The three little
pigs and their mother lived in a little cottage in downtown Paris. The cottage
that they lived in barely had enough room for a stove and two beds and four
pigs. So, one at a time the mother sent the pigs out into the world to make
their fortunes. The pigs left home in the middle of a warm, fall day and the
first pig met a farmer with a full cart of freshly harvested straw and asked if
he could use some of the straw to build his house. The walls were built out of straw
and the door was built out of straw and the chimney was built out of straw. After
building his house, the first pig was sitting comfortably by his fireplace
reading a book when a wolf knocked at the door. The wolf was hungry and his
neck was as thin as the straw in the pig’s house and his old feet were tired
from wandering around looking for pigs to eat.
“Let me in, let me in, little pig,”
the wolf said. “Or I will huff and I will puff and I will blow your house down.”
“You cannot,” said the first pig. “Not
as long as I have the hair on my chin that makes me a man, and you do not.”
This made the wolf think about his
manliness. The wolf blew the house down, and the first pig ran away to the
forest. The wolf was tired and even hungrier now that he blew the house down.

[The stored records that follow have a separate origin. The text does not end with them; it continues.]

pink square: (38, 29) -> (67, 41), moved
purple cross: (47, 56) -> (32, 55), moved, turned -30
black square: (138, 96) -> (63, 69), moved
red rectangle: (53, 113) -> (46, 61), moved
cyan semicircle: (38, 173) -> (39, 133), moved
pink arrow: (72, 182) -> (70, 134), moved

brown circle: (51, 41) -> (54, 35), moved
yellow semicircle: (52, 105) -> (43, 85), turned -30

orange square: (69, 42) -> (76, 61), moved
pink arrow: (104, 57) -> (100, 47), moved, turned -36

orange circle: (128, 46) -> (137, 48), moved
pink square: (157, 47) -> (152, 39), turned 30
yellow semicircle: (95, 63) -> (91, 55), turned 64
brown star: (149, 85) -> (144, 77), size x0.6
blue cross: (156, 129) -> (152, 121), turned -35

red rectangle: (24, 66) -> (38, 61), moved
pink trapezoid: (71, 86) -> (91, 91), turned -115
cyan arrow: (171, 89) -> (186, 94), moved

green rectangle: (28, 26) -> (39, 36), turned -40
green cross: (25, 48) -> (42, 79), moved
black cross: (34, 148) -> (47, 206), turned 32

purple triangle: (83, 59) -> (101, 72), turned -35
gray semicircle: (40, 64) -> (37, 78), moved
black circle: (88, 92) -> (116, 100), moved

The second pig had just finished
building his house out of sticks when the first pig ran into the house, out of
breath.
“Brother, a big bad wolf just blew
my house of straw down and I barely escaped with my life,” explained the first
pig.
“Don’t worry brother, my house is
surely strong enough to hold off that wolf,” replied the second pig.
The wolf had followed the first pig
to the stick house and he smelled the second pig and he was hungry.

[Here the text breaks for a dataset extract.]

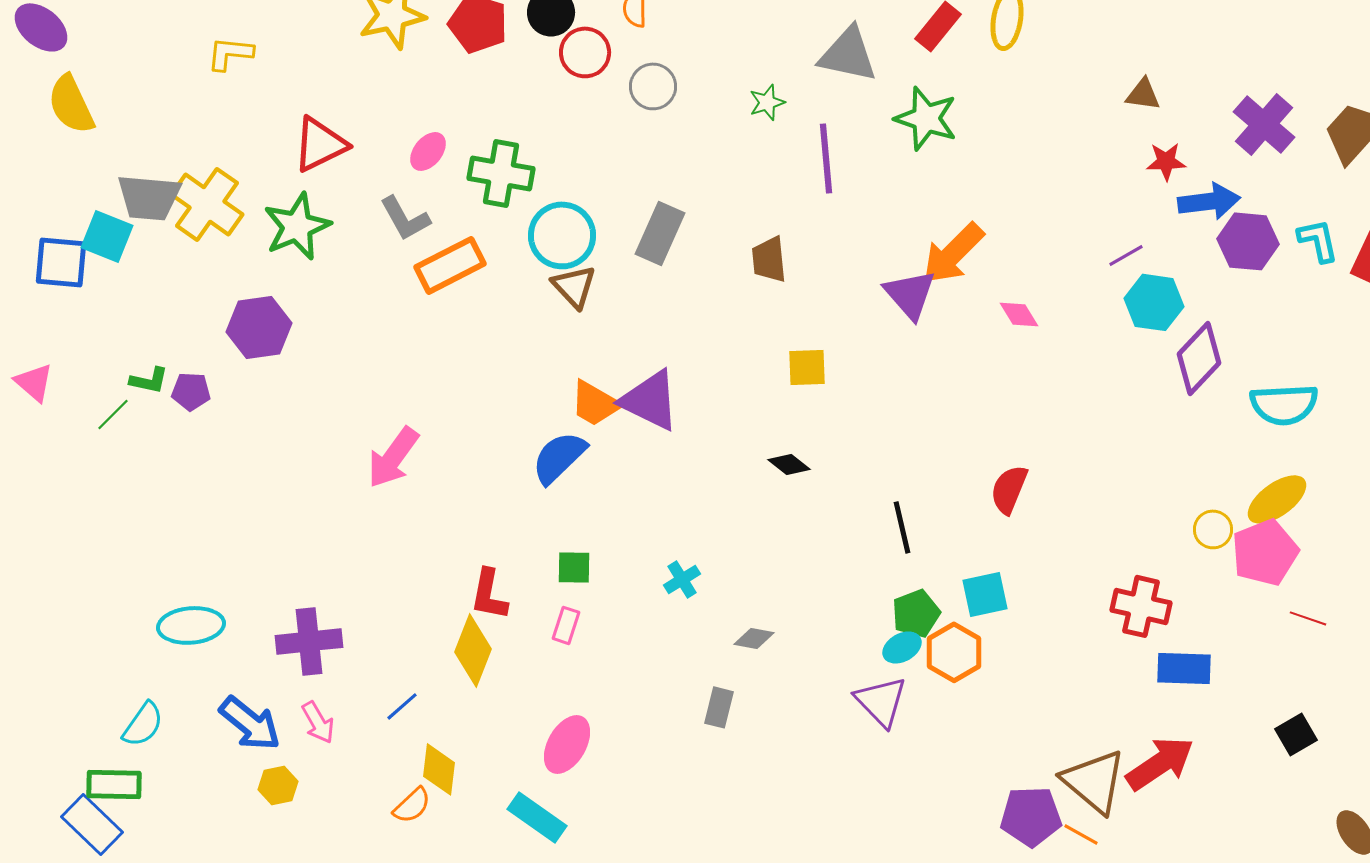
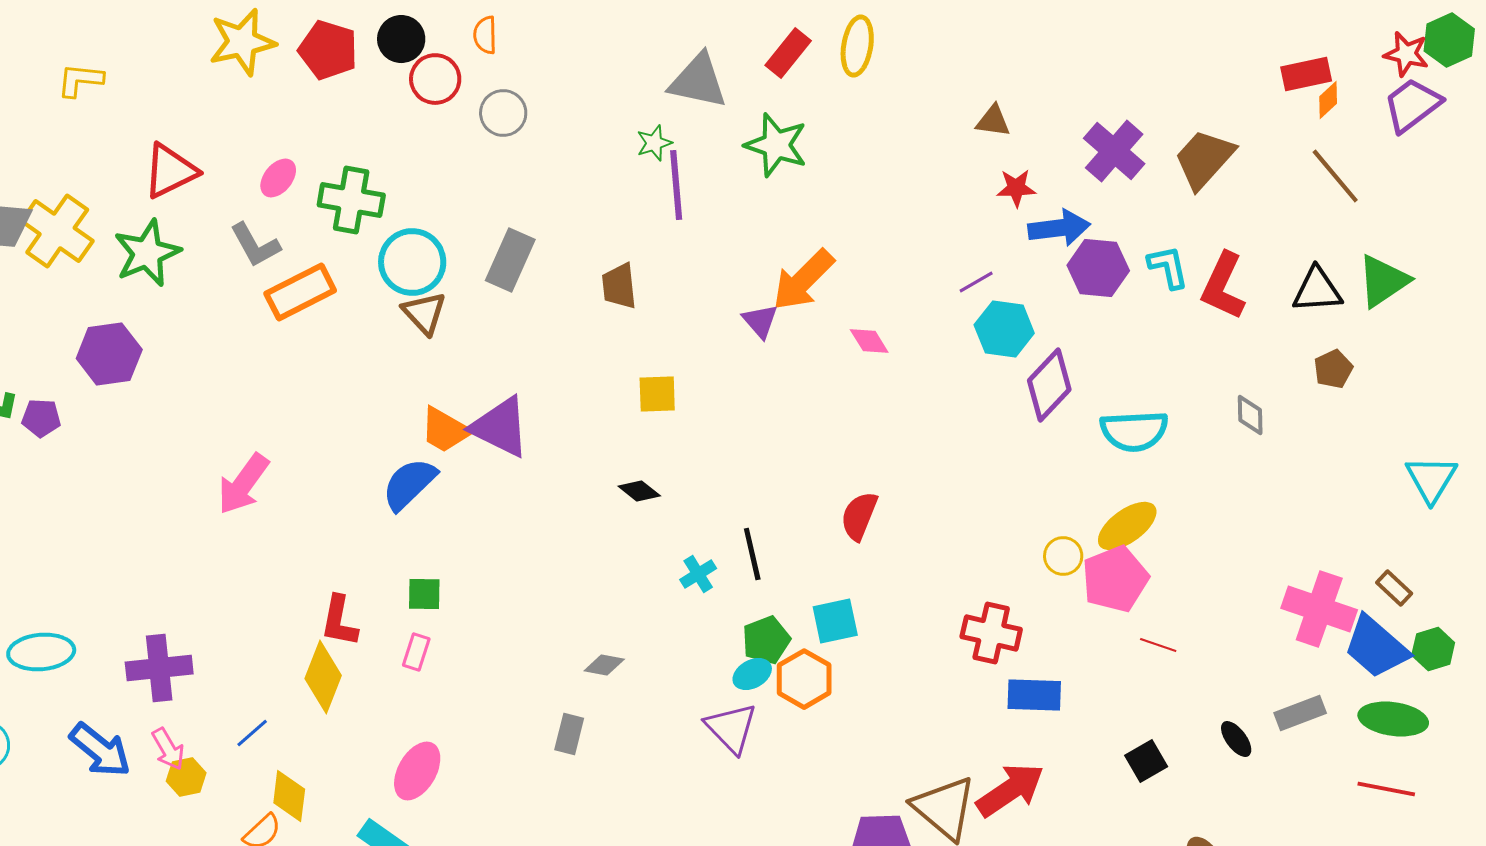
green star: (767, 102) -> (654, 143), moved
purple triangle: (910, 294) -> (760, 321), size x0.7
cyan cross: (682, 579) -> (698, 574), moved
yellow hexagon: (278, 785) -> (186, 777), moved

“Let me in, let me in, little pigs,”
the wolf said. “Or I will huff and I will puff and I will blow your house down.”
“You cannot,” said the first pig. “Not
as long as we have hair on our chins, and you do not.”
The wolf blew down the house of
sticks and the two pigs ran to their third brother’s house. The wolf was tired.
The wolf thought about what the pigs had said, and he thought about how his
inability to grow a beard and become a man caused his friends to exile him. The
wolf saw the third house and looked at the strong bricks that formed the walls
of the house and he smelt the third pig.
“This third pig is smart,” the wolf
said. “His house is made of strong bricks that will surely protect him. I
respect that third pig, even though I think that his brothers are idiots and
untrustworthy. Perhaps I should not kill the pigs. They are like me but I must
eat them either way.”
“Let me in, let me in, little pigs,”
the wolf said. “Or I will huff and I will puff and I will blow your house down.”
“You cannot,” said the third pig. “Not
as long as we have hair on our chins, and you do not.”
The wolf tried to blow the brick
house down but his lungs would not work. The bricks were too strong and he was
too weak and tired. The wolf took one big, last breath and tried to blow the
house down but the bricks remained strong. The wolf was still hungry and tired
and he collapsed on the ground, exhausted.